DATA START

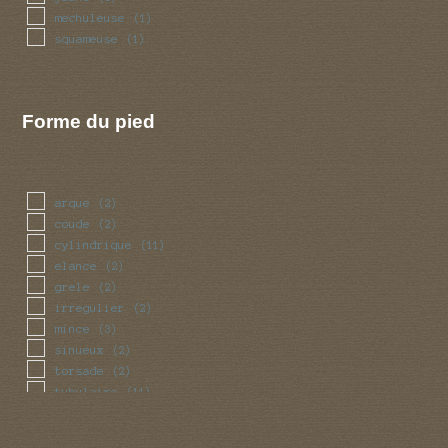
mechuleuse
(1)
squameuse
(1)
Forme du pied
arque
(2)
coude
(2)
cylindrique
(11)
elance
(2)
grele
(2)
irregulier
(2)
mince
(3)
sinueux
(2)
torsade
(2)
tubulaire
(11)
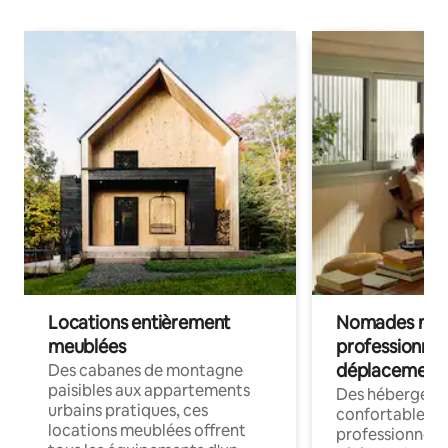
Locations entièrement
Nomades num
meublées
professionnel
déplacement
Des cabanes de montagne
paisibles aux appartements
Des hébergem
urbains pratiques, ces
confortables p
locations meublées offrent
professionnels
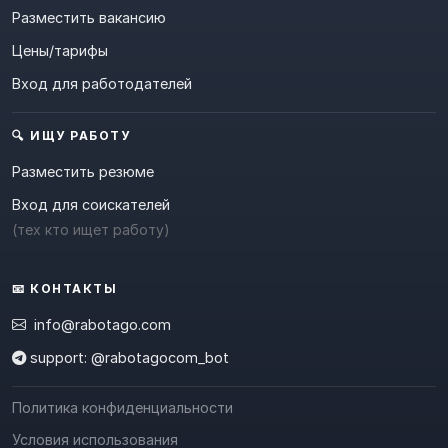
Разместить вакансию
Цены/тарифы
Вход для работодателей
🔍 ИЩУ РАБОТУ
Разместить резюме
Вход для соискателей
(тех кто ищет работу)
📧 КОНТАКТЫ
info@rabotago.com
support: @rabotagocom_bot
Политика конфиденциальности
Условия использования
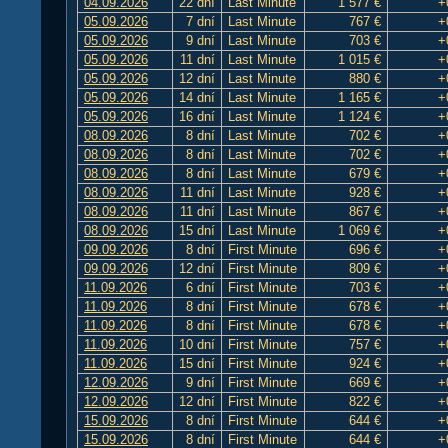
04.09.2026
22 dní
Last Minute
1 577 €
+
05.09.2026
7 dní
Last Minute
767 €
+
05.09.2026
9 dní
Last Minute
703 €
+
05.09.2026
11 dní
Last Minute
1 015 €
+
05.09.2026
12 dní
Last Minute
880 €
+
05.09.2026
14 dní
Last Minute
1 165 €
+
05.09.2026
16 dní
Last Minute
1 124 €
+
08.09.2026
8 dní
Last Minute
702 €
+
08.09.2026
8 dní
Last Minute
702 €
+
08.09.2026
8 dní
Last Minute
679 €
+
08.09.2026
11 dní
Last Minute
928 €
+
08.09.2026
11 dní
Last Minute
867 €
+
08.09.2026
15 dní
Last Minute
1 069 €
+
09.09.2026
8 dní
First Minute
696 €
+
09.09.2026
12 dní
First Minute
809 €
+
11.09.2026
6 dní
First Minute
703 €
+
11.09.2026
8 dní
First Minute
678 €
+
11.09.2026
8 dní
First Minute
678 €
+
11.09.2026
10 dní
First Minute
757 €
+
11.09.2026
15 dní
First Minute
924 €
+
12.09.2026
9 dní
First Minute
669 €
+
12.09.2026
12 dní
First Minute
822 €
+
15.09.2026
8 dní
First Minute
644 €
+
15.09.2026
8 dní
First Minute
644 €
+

DATA END
DATA START

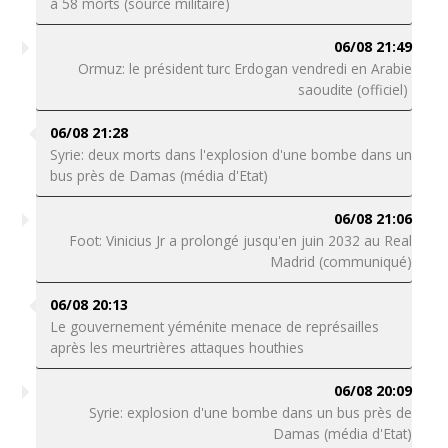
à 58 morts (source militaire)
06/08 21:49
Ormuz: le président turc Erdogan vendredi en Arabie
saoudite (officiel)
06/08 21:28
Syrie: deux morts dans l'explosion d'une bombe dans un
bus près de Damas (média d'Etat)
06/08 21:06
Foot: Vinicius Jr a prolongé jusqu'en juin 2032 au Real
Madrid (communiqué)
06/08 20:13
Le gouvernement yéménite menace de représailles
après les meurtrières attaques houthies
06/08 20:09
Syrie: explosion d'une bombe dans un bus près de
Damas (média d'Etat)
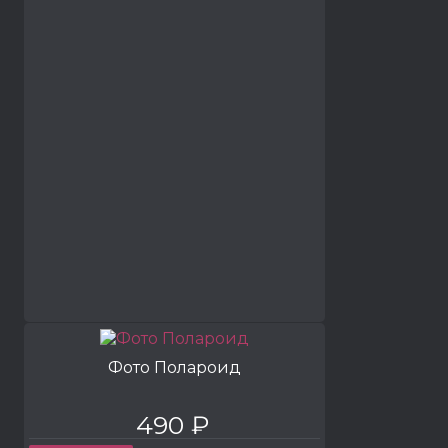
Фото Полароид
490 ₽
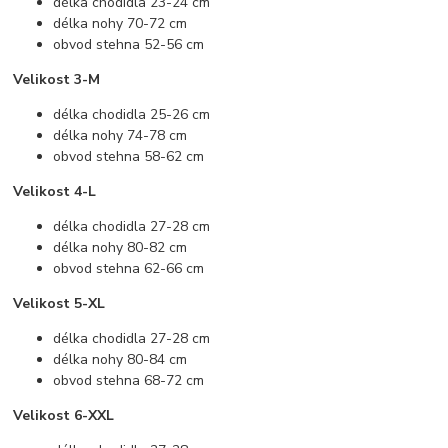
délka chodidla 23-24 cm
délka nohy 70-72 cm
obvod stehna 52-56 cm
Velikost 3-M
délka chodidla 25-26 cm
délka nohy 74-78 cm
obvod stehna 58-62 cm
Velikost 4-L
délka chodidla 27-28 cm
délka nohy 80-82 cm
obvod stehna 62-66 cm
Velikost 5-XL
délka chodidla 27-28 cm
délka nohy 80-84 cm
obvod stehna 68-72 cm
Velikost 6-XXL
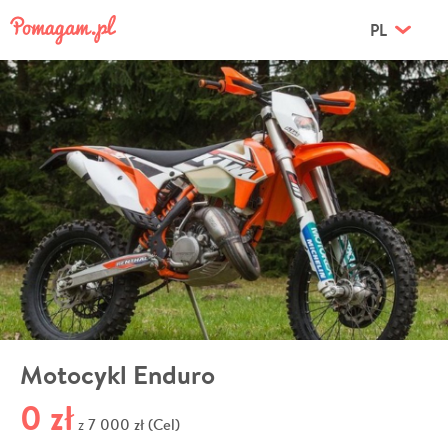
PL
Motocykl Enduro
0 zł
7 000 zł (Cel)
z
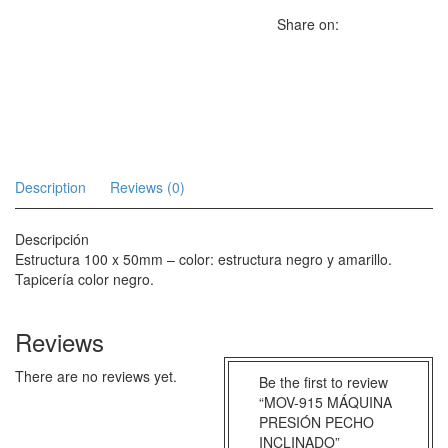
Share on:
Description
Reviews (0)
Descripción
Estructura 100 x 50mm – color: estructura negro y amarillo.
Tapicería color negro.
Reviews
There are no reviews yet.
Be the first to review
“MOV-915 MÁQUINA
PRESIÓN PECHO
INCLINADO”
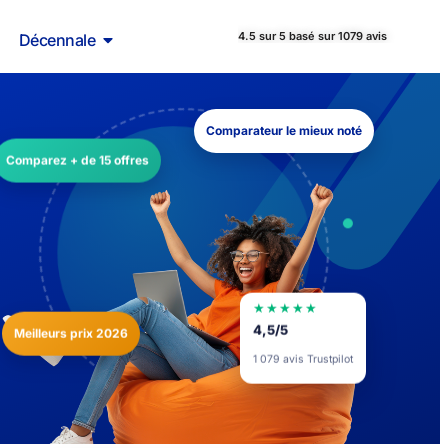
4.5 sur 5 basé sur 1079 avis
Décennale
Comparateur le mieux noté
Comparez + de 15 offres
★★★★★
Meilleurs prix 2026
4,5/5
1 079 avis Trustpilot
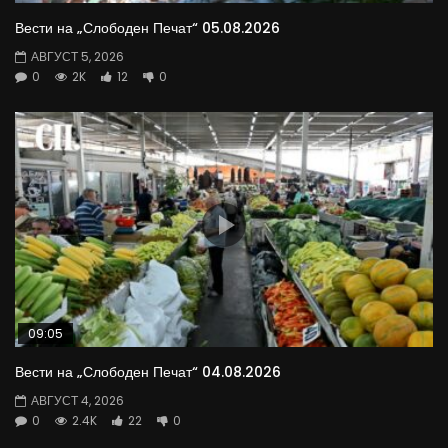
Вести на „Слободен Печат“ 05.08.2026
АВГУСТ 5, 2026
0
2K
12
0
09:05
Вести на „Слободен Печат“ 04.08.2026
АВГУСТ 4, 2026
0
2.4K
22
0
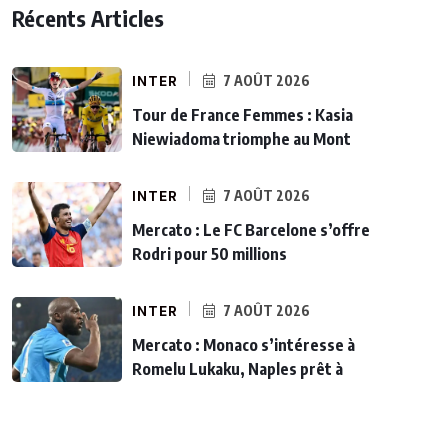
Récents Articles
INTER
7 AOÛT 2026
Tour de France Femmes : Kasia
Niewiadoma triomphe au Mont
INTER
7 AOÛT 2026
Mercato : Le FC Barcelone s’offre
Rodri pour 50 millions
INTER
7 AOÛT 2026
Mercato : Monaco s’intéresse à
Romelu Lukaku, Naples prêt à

DATA END
DATA START

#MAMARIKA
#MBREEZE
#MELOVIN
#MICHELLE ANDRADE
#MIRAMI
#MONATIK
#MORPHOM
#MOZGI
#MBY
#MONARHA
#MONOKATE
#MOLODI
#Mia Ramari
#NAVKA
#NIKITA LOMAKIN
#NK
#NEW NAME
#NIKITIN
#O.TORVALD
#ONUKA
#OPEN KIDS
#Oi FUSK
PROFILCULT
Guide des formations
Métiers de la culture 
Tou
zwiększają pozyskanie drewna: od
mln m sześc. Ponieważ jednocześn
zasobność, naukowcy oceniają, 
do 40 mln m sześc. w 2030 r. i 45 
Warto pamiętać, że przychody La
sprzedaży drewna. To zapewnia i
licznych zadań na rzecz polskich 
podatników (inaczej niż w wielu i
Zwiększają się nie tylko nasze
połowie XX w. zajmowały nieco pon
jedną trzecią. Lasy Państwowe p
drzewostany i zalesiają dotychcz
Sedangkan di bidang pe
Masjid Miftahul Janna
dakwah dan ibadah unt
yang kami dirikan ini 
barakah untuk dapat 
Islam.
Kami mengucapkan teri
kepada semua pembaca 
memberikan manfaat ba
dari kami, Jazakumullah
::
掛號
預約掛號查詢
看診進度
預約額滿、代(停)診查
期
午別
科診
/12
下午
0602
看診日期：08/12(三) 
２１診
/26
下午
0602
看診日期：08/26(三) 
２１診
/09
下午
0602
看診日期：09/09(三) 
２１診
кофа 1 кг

DATA END

#### TASK OBJECTIVE
Whenever the string "Вход" shows up on a line of the listing, copy that line.

#### ANSWER TO THIS TASK
Вход для работодателей
Вход для соискателей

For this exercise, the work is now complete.